Data extracts ▸
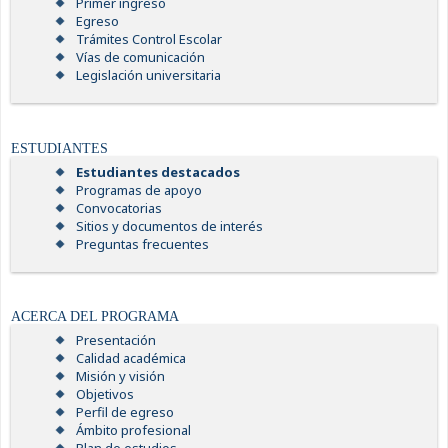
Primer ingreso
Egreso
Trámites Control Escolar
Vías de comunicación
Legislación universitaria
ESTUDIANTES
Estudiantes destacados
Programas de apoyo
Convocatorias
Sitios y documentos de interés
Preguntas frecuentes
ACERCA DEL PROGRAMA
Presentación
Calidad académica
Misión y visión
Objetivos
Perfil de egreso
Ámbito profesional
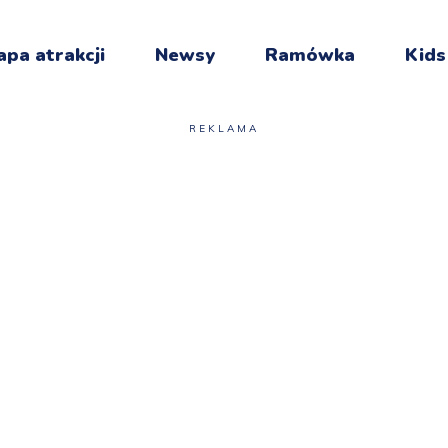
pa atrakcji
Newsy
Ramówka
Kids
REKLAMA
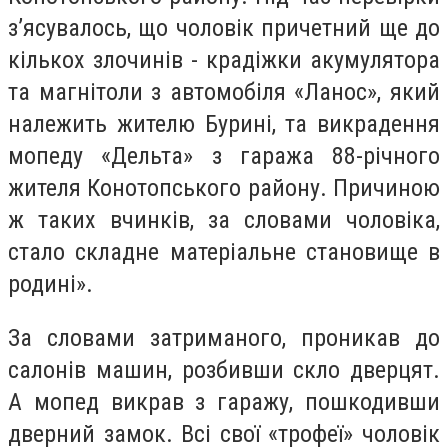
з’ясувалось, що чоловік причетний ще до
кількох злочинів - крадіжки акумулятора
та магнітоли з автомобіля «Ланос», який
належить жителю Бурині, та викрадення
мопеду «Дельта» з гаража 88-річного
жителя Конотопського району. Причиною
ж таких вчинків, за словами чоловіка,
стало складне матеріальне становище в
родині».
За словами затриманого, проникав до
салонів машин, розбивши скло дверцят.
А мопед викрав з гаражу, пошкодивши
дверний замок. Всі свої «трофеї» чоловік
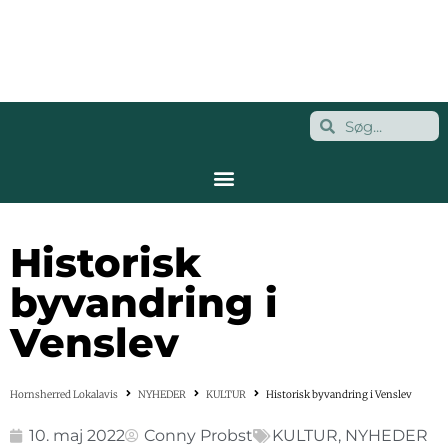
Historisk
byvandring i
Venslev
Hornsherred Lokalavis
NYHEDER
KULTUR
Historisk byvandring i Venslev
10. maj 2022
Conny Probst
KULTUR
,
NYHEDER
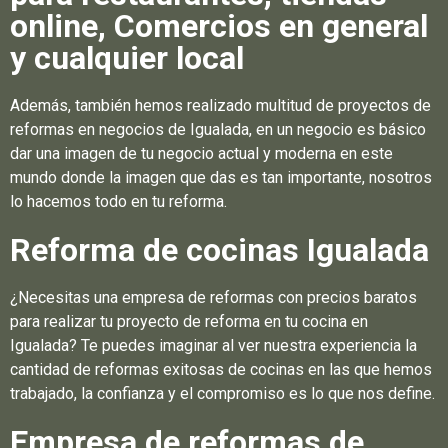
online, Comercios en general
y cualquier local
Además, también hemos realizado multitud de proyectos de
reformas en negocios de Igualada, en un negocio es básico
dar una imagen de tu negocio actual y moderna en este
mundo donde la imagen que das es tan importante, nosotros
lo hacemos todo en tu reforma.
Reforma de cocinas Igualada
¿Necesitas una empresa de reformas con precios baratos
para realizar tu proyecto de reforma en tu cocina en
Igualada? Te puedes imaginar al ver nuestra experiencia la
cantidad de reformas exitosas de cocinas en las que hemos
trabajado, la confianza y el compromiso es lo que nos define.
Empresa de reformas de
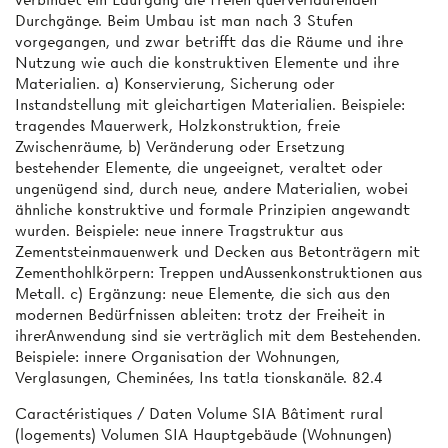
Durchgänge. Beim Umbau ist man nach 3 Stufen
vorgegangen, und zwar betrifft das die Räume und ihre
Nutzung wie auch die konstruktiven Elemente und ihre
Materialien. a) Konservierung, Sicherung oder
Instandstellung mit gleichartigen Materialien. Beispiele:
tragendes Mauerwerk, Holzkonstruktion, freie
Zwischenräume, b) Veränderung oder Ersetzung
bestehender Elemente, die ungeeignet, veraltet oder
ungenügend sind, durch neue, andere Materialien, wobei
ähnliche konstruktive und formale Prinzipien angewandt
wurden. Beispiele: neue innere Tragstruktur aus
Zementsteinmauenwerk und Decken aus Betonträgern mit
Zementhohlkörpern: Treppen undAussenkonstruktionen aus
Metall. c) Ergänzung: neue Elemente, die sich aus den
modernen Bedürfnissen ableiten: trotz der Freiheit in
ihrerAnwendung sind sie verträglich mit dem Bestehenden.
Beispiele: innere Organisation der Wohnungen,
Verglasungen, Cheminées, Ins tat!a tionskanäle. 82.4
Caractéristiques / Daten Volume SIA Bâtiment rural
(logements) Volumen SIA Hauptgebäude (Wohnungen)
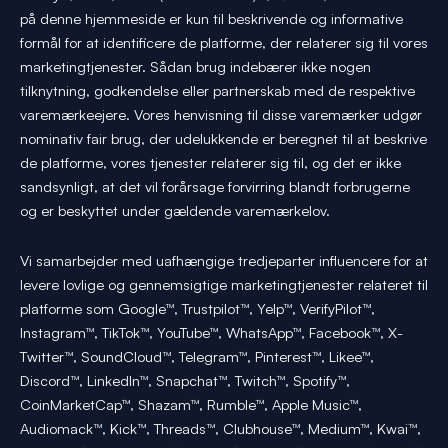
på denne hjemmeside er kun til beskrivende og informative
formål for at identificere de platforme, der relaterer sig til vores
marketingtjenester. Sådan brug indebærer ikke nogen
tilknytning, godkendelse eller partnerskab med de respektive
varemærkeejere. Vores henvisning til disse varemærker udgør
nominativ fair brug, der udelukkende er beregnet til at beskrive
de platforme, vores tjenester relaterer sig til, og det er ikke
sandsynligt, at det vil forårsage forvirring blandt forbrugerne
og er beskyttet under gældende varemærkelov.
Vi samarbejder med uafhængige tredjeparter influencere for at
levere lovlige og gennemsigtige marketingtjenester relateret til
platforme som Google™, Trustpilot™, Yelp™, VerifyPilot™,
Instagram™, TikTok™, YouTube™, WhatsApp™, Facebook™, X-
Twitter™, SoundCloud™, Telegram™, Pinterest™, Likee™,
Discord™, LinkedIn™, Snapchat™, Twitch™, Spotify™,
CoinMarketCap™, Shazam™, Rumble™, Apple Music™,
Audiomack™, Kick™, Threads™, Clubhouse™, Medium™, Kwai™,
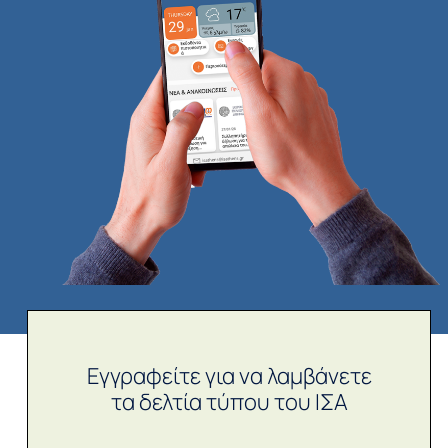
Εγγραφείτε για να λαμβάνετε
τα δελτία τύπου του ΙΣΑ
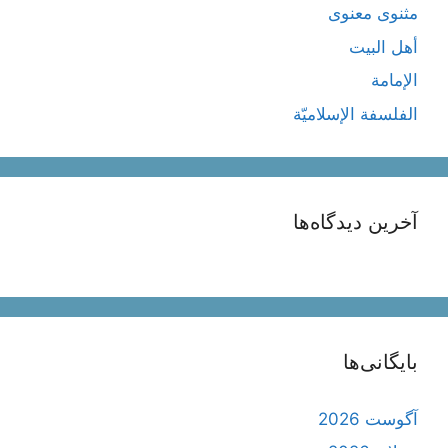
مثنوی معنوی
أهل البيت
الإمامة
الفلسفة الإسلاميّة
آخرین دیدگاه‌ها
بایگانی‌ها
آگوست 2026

Work to complete ▸ Every line above should be transcribed word for word; leave the pictures out.

Task answer ▸
Primer ingreso
Egreso
Trámites Control Escolar
Vías de comunicación
Legislación universitaria
ESTUDIANTES
Estudiantes destacados
Programas de apoyo
Convocatorias
Sitios y documentos de interés
Preguntas frecuentes
ACERCA DEL PROGRAMA
Presentación
Calidad académica
Misión y visión
Objetivos
Perfil de egreso
Ámbito profesional
pa atrakcji
Newsy
Ramówka
Kids
REKLAMA
з’ясувалось, що чоловік причетний ще до
кількох злочинів - крадіжки акумулятора
та магнітоли з автомобіля «Ланос», який
належить жителю Бурині, та викрадення
мопеду «Дельта» з гаража 88-річного
жителя Конотопського району. Причиною
ж таких вчинків, за словами чоловіка,
стало складне матеріальне становище в
родині».
За словами затриманого, проникав до
салонів машин, розбивши скло дверцят.
А мопед викрав з гаражу, пошкодивши
дверний замок. Всі свої «трофеї» чоловік
Historisk
byvandring i
Venslev
Hornsherred Lokalavis
NYHEDER
KULTUR
Historisk byvandring i Venslev
10. maj 2022
Conny Probst
KULTUR
,
NYHEDER
online, Comercios en general
y cualquier local
Además, también hemos realizado multitud de proyectos de
reformas en negocios de Igualada, en un negocio es básico
dar una imagen de tu negocio actual y moderna en este
mundo donde la imagen que das es tan importante, nosotros
lo hacemos todo en tu reforma.
Reforma de cocinas Igualada
¿Necesitas una empresa de reformas con precios baratos
para realizar tu proyecto de reforma en tu cocina en
Igualada? Te puedes imaginar al ver nuestra experiencia la
cantidad de reformas exitosas de cocinas en las que hemos
trabajado, la confianza y el compromiso es lo que nos define.
Empresa de reformas de
Durchgänge. Beim Umbau ist man nach 3 Stufen
vorgegangen, und zwar betrifft das die Räume und ihre
Nutzung wie auch die konstruktiven Elemente und ihre
Materialien. a) Konservierung, Sicherung oder
Instandstellung mit gleichartigen Materialien. Beispiele:
tragendes Mauerwerk, Holzkonstruktion, freie
Zwischenräume, b) Veränderung oder Ersetzung
bestehender Elemente, die ungeeignet, veraltet oder
ungenügend sind, durch neue, andere Materialien, wobei
ähnliche konstruktive und formale Prinzipien angewandt
wurden. Beispiele: neue innere Tragstruktur aus
Zementsteinmauenwerk und Decken aus Betonträgern mit
Zementhohlkörpern: Treppen undAussenkonstruktionen aus
Metall. c) Ergänzung: neue Elemente, die sich aus den
modernen Bedürfnissen ableiten: trotz der Freiheit in
ihrerAnwendung sind sie verträglich mit dem Bestehenden.
Beispiele: innere Organisation der Wohnungen,
Verglasungen, Cheminées, Ins tat!a tionskanäle. 82.4
Caractéristiques / Daten Volume SIA Bâtiment rural
(logements) Volumen SIA Hauptgebäude (Wohnungen)
på denne hjemmeside er kun til beskrivende og informative
formål for at identificere de platforme, der relaterer sig til vores
marketingtjenester. Sådan brug indebærer ikke nogen
tilknytning, godkendelse eller partnerskab med de respektive
varemærkeejere. Vores henvisning til disse varemærker udgør
nominativ fair brug, der udelukkende er beregnet til at beskrive
de platforme, vores tjenester relaterer sig til, og det er ikke
sandsynligt, at det vil forårsage forvirring blandt forbrugerne
og er beskyttet under gældende varemærkelov.
Vi samarbejder med uafhængige tredjeparter influencere for at
levere lovlige og gennemsigtige marketingtjenester relateret til
platforme som Google™, Trustpilot™, Yelp™, VerifyPilot™,
Instagram™, TikTok™, YouTube™, WhatsApp™, Facebook™, X-
Twitter™, SoundCloud™, Telegram™, Pinterest™, Likee™,
Discord™, LinkedIn™, Snapchat™, Twitch™, Spotify™,
CoinMarketCap™, Shazam™, Rumble™, Apple Music™,
Audiomack™, Kick™, Threads™, Clubhouse™, Medium™, Kwai™,
Εγγραφείτε για να λαμβάνετε
τα δελτία τύπου του ΙΣΑ
مثنوی معنوی
أهل البيت
الإمامة
الفلسفة الإسلاميّة
آخرین دیدگاه‌ها
بایگانی‌ها
آگوست 2026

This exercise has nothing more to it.